We are hearing a lot about social distancing at the moment. Like most countries in the world we are in the grip of the virus known as COVID-19. The latest variant of the Coronavirus strain somehow passed from animal to human and is spreading, relentlessly, across the globe.
One of the ways we can try to control the spread of infection is to establish and maintain a distance between us. The recommendation is 2 metres. This stipulation of how much space there should be between me and you reminded me of something I read about recently called The Headless Way. According to its founder, Douglas Harding, this is a means by which we are capable of seeing our real selves. His suggestion is that humans take on a different appearance, depending on the distance at which the observer is from the subject.
Generally we see each other at about the same distance as we’re are now being urged keep between us. This is how we maintain a particular, identifiable, appearance but if you were to zoom out that would alter and we would blend into our surroundings and appear to be something else entirely. Zoom out even farther and we end up looking like a planet. Alternatively if you were to zoom in you might be able to discern a patch of skin and then if you had the capability to go beyond the barrier of flesh you would see other matter until you eventually just see cells.
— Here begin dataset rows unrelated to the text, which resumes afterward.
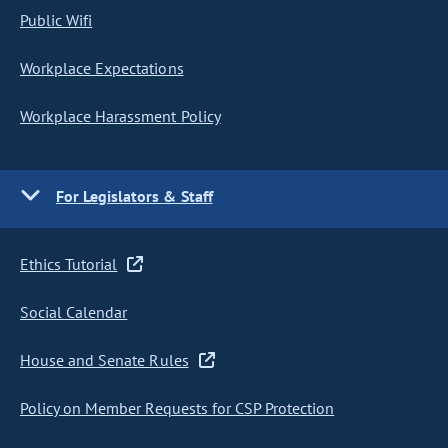
Public Wifi
Workplace Expectations
Workplace Harassment Policy
For Legislators & Staff
Ethics Tutorial
Social Calendar
House and Senate Rules
Policy on Member Requests for CSP Protection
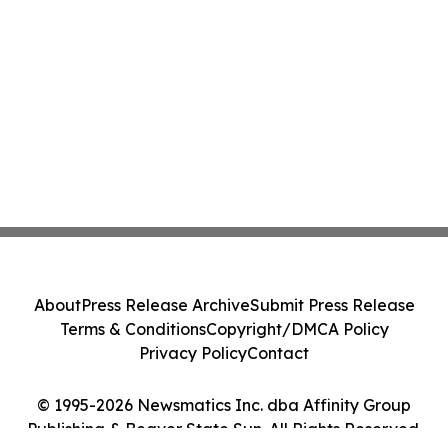
About
Press Release Archive
Submit Press Release
Terms & Conditions
Copyright/DMCA Policy
Privacy Policy
Contact
© 1995-2026 Newsmatics Inc. dba Affinity Group
Publishing & Beaver State Sun. All Rights Reserved.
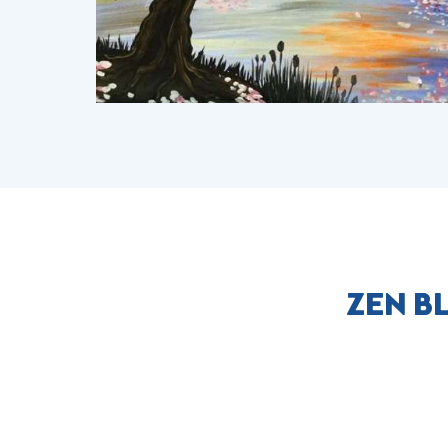
ZEN B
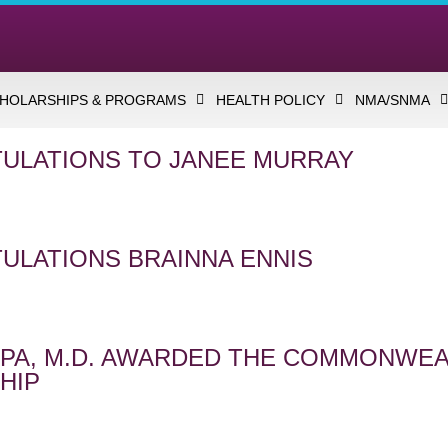
HOLARSHIPS & PROGRAMS
HEALTH POLICY
NMA/SNMA
ULATIONS TO JANEE MURRAY
ULATIONS BRAINNA ENNIS
LIPA, M.D. AWARDED THE COMMONWE
HIP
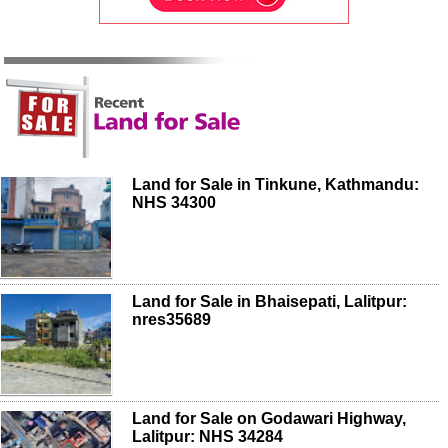
Land for Sale in Tinkune, Kathmandu:
NHS 34300
Land for Sale in Bhaisepati, Lalitpur:
nres35689
Land for Sale on Godawari Highway,
Lalitpur: NHS 34284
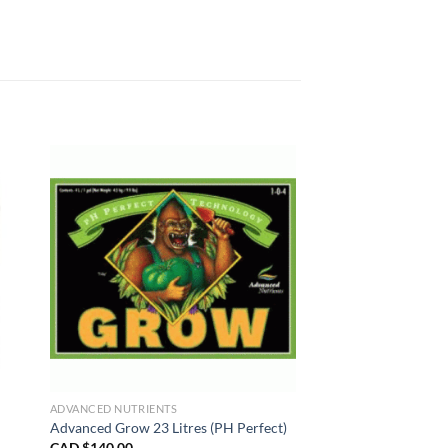
ADVANCED NUTRIENTS
Advanced Grow 23 Litres (PH Perfect)
CAD $
140.00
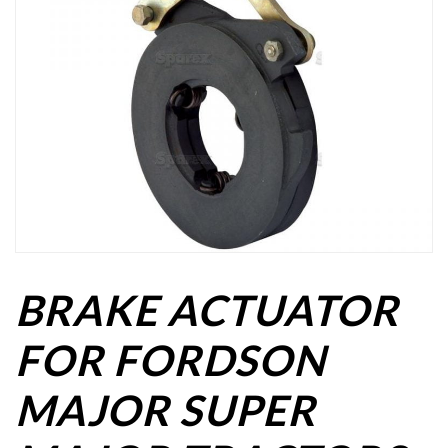
BRAKE ACTUATOR
FOR FORDSON
MAJOR SUPER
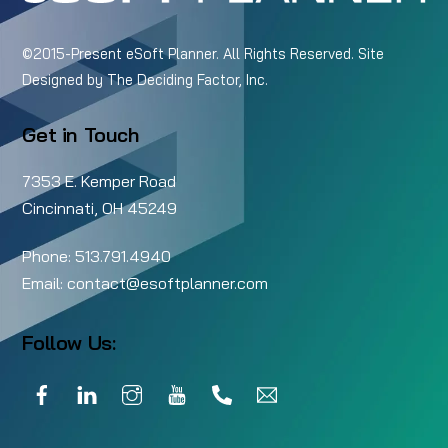
©2015-Present eSoft Planner. All Rights Reserved. Site
Designed by
The Deciding Factor, Inc.
Get in Touch
7353 E. Kemper Road
Cincinnati, OH 45249
Phone:
513.791.4940
Email:
contact@esoftplanner.com
Follow Us:
Facebook
LinkedIn
Instagram
YouTube
Call
Email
Harding’s suggestion is that if we practice his Headless Way we can train our minds to enable us to see this hidden level right down to our very core. Incidentally, the word ‘headless’ is used because Harding also argues that as we are unable to see our own head we therefore don’t have one and the space where we have been conditioned to think our head should be is actually filled with everything in the world.
I know.
In an increasing number of the worlds population were we to zoom in to look at them on a cellular level we would see the dreaded COVID-19 at work. This particular nasty and ridiculously contagious virus gets into its victims and can cause pneumonia across their entire lungs. Normally if you get pneumonia it will affect an area of one of your lungs and as long as you can get some treatment you will more than likely survive. This broader spread of viral infection is one explanation for the unusually high mortality, or case fatality, rate (CFR) associated with the current pandemic. The impact that the disease is having across the globe, however, with the virtual shutdown of so many major cities is producing an intriguing effect on the planet. If we zoom out to satellite level we can see that the air quality in those cities is actually improving.
That is quite a contrasting view of what is going on right now. Time, of course, will introduce its own unique perspective on events of today and there will be considered discussion and thought in attempting to understand them and prevent their repeat. But that is for a future we cannot foresee.
Today we must stand apart from each other but we must also come together in our determination to fight this unseen enemy, literally, within us and without us.
At the distance prescribed we will appear the way we ‘normally’ do to one another but some of us will be far from normal inside. The air in the gap will appear to be the same but it is actually improving along with our chances of survival.
Never has the space between us been so significant and so important as it is now.